Undaunted Courage
- Author: Stephen E. Ambrose
- Cover artist: E. S. Paxson (Lewis and Clark at Three Forks, 1912)
- Language: English
- Subject: Historical
- Genre: Non-fiction
- Publisher: Simon & Schuster
- Publication date: 1997 Hardback & 2003 Paperback
- Publication place: United States
- Media type: Print (Hardback & Paperback)
- Pages: 592 pp (paperback edition
- ISBN: 978-0-7434-7788-8
- OCLC: 56541137

= Undaunted Courage =

1996 biographical book by Stephen Ambrose

Undaunted Courage: Meriwether Lewis, Thomas Jefferson, and the Opening of the American West (ISBN 0684811073), written by Stephen Ambrose, is a 1996 biography of Meriwether Lewis of the Lewis and Clark Expedition. The book is based on journals and letters written by Lewis, William Clark, Thomas Jefferson and the members of the Corps of Discovery. While most of the book is dedicated to the expedition, several chapters are also devoted to Lewis's early life as a Virginia planter and Jefferson's personal secretary, and his later life as governor of the Louisiana Territory before his untimely death in 1809.

==Review==
The book outlines the expedition in detail including the route, interactions with Native Americans, scientific discoveries, wildlife, and landscape. As a biography, the book is focused entirely on Lewis - Clark, Sacagawea and the others are addressed principally in their interactions with Lewis. The expedition, and Lewis' life as a whole, is placed within the broader context of Jefferson's presidency, the opening of the American west, and early Indian Policy. The text is supplemented by maps and illustrations, including some drawn by Lewis himself.
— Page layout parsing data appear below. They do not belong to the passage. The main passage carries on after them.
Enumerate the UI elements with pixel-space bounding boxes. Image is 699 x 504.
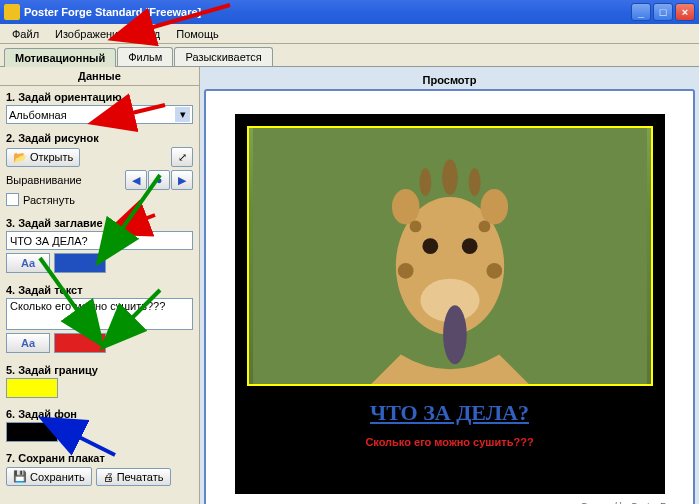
window-title: Poster Forge Standard [Freeware] xyxy=(24,6,631,18)
align-right-button[interactable]: ▶ xyxy=(171,170,193,190)
left-panel: Данные 1. Задай ориентацию Альбомная ▾ 2… xyxy=(0,67,200,504)
titlebar: Poster Forge Standard [Freeware] _ □ × xyxy=(0,0,699,24)
section-6-title: 6. Задай фон xyxy=(6,408,193,420)
giraffe-image xyxy=(249,128,651,384)
text-font-button[interactable]: Aa xyxy=(6,333,50,353)
poster-text: Сколько его можно сушить??? xyxy=(365,436,533,448)
stretch-label: Растянуть xyxy=(23,194,75,206)
save-icon: 💾 xyxy=(13,470,27,483)
open-button[interactable]: 📂 Открыть xyxy=(6,148,80,167)
svg-point-12 xyxy=(443,305,467,364)
align-center-button[interactable]: ● xyxy=(148,170,170,190)
title-color-button[interactable] xyxy=(54,253,106,273)
title-input[interactable] xyxy=(6,231,193,250)
chevron-down-icon: ▾ xyxy=(175,107,190,122)
save-label: Сохранить xyxy=(30,471,85,483)
open-label: Открыть xyxy=(30,151,73,163)
text-color-button[interactable] xyxy=(54,333,106,353)
section-1-title: 1. Задай ориентацию xyxy=(6,91,193,103)
right-panel: Просмотр xyxy=(200,67,699,504)
menu-view[interactable]: Вид xyxy=(132,26,168,42)
menu-image[interactable]: Изображение xyxy=(47,26,132,42)
align-label: Выравнивание xyxy=(6,174,82,186)
print-button[interactable]: 🖨 Печатать xyxy=(96,468,171,486)
svg-point-2 xyxy=(442,160,458,195)
orientation-combo[interactable]: Альбомная ▾ xyxy=(6,105,193,124)
menubar: Файл Изображение Вид Помощь xyxy=(0,24,699,44)
poster-image xyxy=(247,126,653,386)
section-4-title: 4. Задай текст xyxy=(6,284,193,296)
maximize-button[interactable]: □ xyxy=(653,3,673,21)
svg-point-5 xyxy=(391,189,419,224)
menu-file[interactable]: Файл xyxy=(4,26,47,42)
section-3-title: 3. Задай заглавие xyxy=(6,217,193,229)
stretch-checkbox[interactable] xyxy=(6,193,19,206)
svg-point-14 xyxy=(478,221,490,233)
tab-film[interactable]: Фильм xyxy=(117,47,173,66)
svg-point-16 xyxy=(486,263,502,279)
print-icon: 🖨 xyxy=(103,471,114,483)
app-icon xyxy=(4,4,20,20)
data-header: Данные xyxy=(0,67,199,86)
svg-point-15 xyxy=(397,263,413,279)
section-7-title: 7. Сохрани плакат xyxy=(6,452,193,464)
tab-wanted[interactable]: Разыскивается xyxy=(174,47,272,66)
preview-header: Просмотр xyxy=(204,71,695,89)
bg-color-button[interactable] xyxy=(6,422,58,442)
save-button[interactable]: 💾 Сохранить xyxy=(6,467,92,486)
tab-motivational[interactable]: Мотивационный xyxy=(4,48,116,67)
border-color-button[interactable] xyxy=(6,378,58,398)
poster: ЧТО ЗА ДЕЛА? Сколько его можно сушить???… xyxy=(235,114,665,494)
print-label: Печатать xyxy=(117,471,164,483)
section-5-title: 5. Задай границу xyxy=(6,364,193,376)
svg-point-6 xyxy=(480,189,508,224)
fit-button[interactable]: ⤢ xyxy=(171,147,193,167)
title-font-button[interactable]: Aa xyxy=(6,253,50,273)
svg-point-13 xyxy=(409,221,421,233)
svg-point-3 xyxy=(419,168,431,196)
svg-point-4 xyxy=(468,168,480,196)
preview-area: ЧТО ЗА ДЕЛА? Сколько его можно сушить???… xyxy=(204,89,695,504)
section-2-title: 2. Задай рисунок xyxy=(6,132,193,144)
poster-title: ЧТО ЗА ДЕЛА? xyxy=(370,400,529,426)
minimize-button[interactable]: _ xyxy=(631,3,651,21)
orientation-value: Альбомная xyxy=(9,109,67,121)
svg-point-7 xyxy=(422,238,438,254)
text-input[interactable]: Сколько его можно сушить??? xyxy=(6,298,193,330)
tab-bar: Мотивационный Фильм Разыскивается xyxy=(0,44,699,67)
menu-help[interactable]: Помощь xyxy=(168,26,227,42)
close-button[interactable]: × xyxy=(675,3,695,21)
svg-point-8 xyxy=(461,238,477,254)
folder-icon: 📂 xyxy=(13,151,27,164)
align-left-button[interactable]: ◀ xyxy=(125,170,147,190)
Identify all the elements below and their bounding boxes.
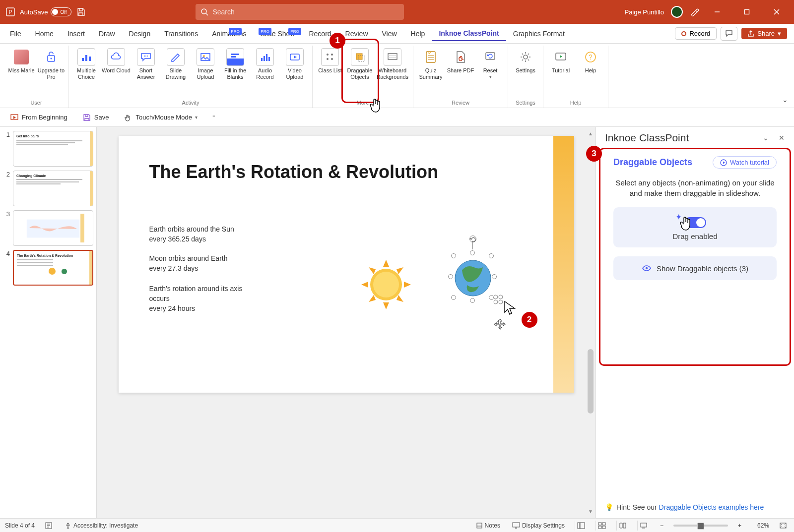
text-direction-button[interactable] [43, 521, 55, 531]
thumb-row[interactable]: 4 The Earth's Rotation & Revolution [3, 250, 93, 286]
svg-point-11 [144, 56, 145, 57]
search-input[interactable] [212, 8, 399, 16]
slide-editor-area[interactable]: The Earth's Rotation & Revolution Earth … [97, 127, 596, 518]
slide-text-3[interactable]: Earth's rotation around its axis occurse… [149, 284, 259, 313]
zoom-in-button[interactable]: + [736, 521, 743, 530]
settings-button[interactable]: Settings [511, 46, 540, 76]
menu-design[interactable]: Design [122, 27, 158, 41]
autosave-toggle[interactable]: AutoSave Off [20, 7, 71, 16]
resize-handle[interactable] [492, 274, 497, 279]
menu-help[interactable]: Help [404, 27, 432, 41]
rotate-handle[interactable] [469, 236, 476, 242]
menu-inknoe-classpoint[interactable]: Inknoe ClassPoint [432, 26, 506, 41]
menu-transitions[interactable]: Transitions [157, 27, 205, 41]
svg-point-52 [499, 300, 503, 304]
menu-draw[interactable]: Draw [92, 27, 122, 41]
resize-handle[interactable] [470, 250, 475, 255]
reset-button[interactable]: Reset ▾ [476, 46, 505, 82]
zoom-level[interactable]: 62% [751, 522, 769, 529]
comments-button[interactable] [721, 27, 737, 41]
ribbon-collapse-button[interactable]: ⌄ [782, 96, 788, 104]
quick-tools-icon[interactable] [690, 7, 699, 16]
slideshow-view-button[interactable] [637, 521, 650, 531]
multiple-choice-button[interactable]: Multiple Choice [72, 46, 101, 82]
word-cloud-button[interactable]: Word Cloud [102, 46, 131, 82]
annotation-badge-3: 3 [586, 146, 602, 162]
overflow-icon[interactable]: ⁼ [209, 113, 218, 122]
resize-handle[interactable] [448, 274, 453, 279]
menu-graphics-format[interactable]: Graphics Format [506, 27, 572, 41]
slide-text-1[interactable]: Earth orbits around the Sunevery 365.25 … [149, 224, 234, 244]
display-settings-button[interactable]: Display Settings [510, 521, 567, 530]
sun-graphic[interactable] [359, 258, 413, 311]
avatar[interactable] [671, 6, 683, 18]
menu-home[interactable]: Home [28, 27, 61, 41]
menu-insert[interactable]: Insert [61, 27, 92, 41]
resize-handle[interactable] [489, 253, 494, 258]
thumb-row[interactable]: 3 [3, 210, 93, 246]
quiz-summary-button[interactable]: Quiz Summary [416, 46, 445, 82]
class-list-button[interactable]: Class List [316, 46, 344, 82]
show-draggable-button[interactable]: Show Draggable objects (3) [613, 256, 777, 280]
svg-rect-29 [388, 54, 397, 59]
record-button[interactable]: Record [675, 27, 717, 40]
reading-view-button[interactable] [616, 521, 629, 531]
fit-window-button[interactable] [777, 521, 789, 530]
notes-button[interactable]: Notes [474, 521, 502, 530]
hint-link[interactable]: Draggable Objects examples here [659, 503, 764, 511]
resize-handle[interactable] [470, 298, 475, 303]
help-button[interactable]: ? Help [576, 46, 605, 76]
thumb-row[interactable]: 2 Changing Climate [3, 171, 93, 206]
ribbon-group-review: Quiz Summary Share PDF Reset ▾ Review [413, 46, 508, 108]
search-box[interactable] [196, 4, 404, 20]
share-pdf-button[interactable]: Share PDF [446, 46, 475, 82]
draggable-objects-button[interactable]: Draggable Objects [345, 46, 374, 82]
menu-file[interactable]: File [3, 27, 28, 41]
slide-canvas[interactable]: The Earth's Rotation & Revolution Earth … [119, 136, 574, 393]
whiteboard-backgrounds-button[interactable]: Whiteboard Backgrounds [375, 46, 410, 82]
zoom-out-button[interactable]: − [658, 521, 665, 530]
slide-counter[interactable]: Slide 4 of 4 [5, 522, 35, 529]
connector-handle[interactable] [493, 294, 504, 305]
video-upload-button[interactable]: PRO Video Upload [280, 46, 309, 82]
image-upload-button[interactable]: Image Upload [191, 46, 220, 82]
slide-text-2[interactable]: Moon orbits around Earthevery 27.3 days [149, 253, 228, 273]
panel-collapse-button[interactable]: ⌄ [760, 132, 771, 143]
close-button[interactable] [765, 4, 788, 20]
resize-handle[interactable] [451, 295, 456, 300]
share-button[interactable]: Share ▾ [741, 28, 787, 39]
touch-mouse-button[interactable]: Touch/Mouse Mode ▾ [121, 111, 200, 124]
from-beginning-button[interactable]: From Beginning [7, 111, 70, 124]
sorter-view-button[interactable] [596, 521, 608, 531]
slide-thumb-4[interactable]: The Earth's Rotation & Revolution [13, 250, 93, 286]
slide-thumb-3[interactable] [13, 210, 93, 246]
upgrade-pro-button[interactable]: Upgrade to Pro [37, 46, 66, 82]
resize-handle[interactable] [451, 253, 456, 258]
maximize-button[interactable] [735, 4, 758, 20]
play-icon [720, 159, 727, 166]
thumb-row[interactable]: 1 Get into pairs [3, 131, 93, 167]
save-button[interactable]: Save [79, 111, 112, 124]
save-icon[interactable] [76, 7, 85, 16]
minimize-button[interactable] [706, 4, 728, 20]
slide-thumb-2[interactable]: Changing Climate [13, 171, 93, 206]
slide-thumb-1[interactable]: Get into pairs [13, 131, 93, 167]
normal-view-button[interactable] [575, 521, 588, 531]
user-name[interactable]: Paige Puntillo [624, 8, 664, 16]
audio-record-button[interactable]: PRO Audio Record [251, 46, 279, 82]
slide-title[interactable]: The Earth's Rotation & Revolution [149, 162, 439, 182]
miss-marie-button[interactable]: Miss Marie [7, 46, 36, 82]
panel-close-button[interactable]: ✕ [776, 132, 787, 143]
earth-graphic-selected[interactable] [442, 246, 504, 315]
vertical-scrollbar[interactable]: ▲ ▼ [587, 131, 595, 514]
fill-blanks-button[interactable]: PRO Fill in the Blanks [221, 46, 250, 82]
svg-point-13 [147, 56, 148, 57]
zoom-slider[interactable] [673, 525, 728, 527]
slide-thumbnails-pane[interactable]: 1 Get into pairs 2 Changing Climate 3 [0, 127, 97, 518]
accessibility-button[interactable]: Accessibility: Investigate [63, 521, 140, 530]
watch-tutorial-button[interactable]: Watch tutorial [713, 156, 777, 169]
short-answer-button[interactable]: Short Answer [132, 46, 160, 82]
menu-view[interactable]: View [375, 27, 404, 41]
slide-drawing-button[interactable]: Slide Drawing [161, 46, 190, 82]
tutorial-button[interactable]: Tutorial [546, 46, 575, 76]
The book was number 1 New York Times Bestseller in 1996.

==Cancelled television series==
In May 2014, HBO announced plans to produce a six-part miniseries based on the book titled Lewis and Clark. It starred Casey Affleck as Meriwether Lewis, Matthias Schoenaerts as William Clark, and Tanaya Beatty as Sacagawea, with Tom Hanks, Brad Pitt, and Edward Norton as executive producers.

Filming began in Manitoba during the summer of 2015. However, production was halted the following August after director John Curran and cinematographer Rob Hardy left the project due to creative differences.

In February 2016, HBO shut down production on the series.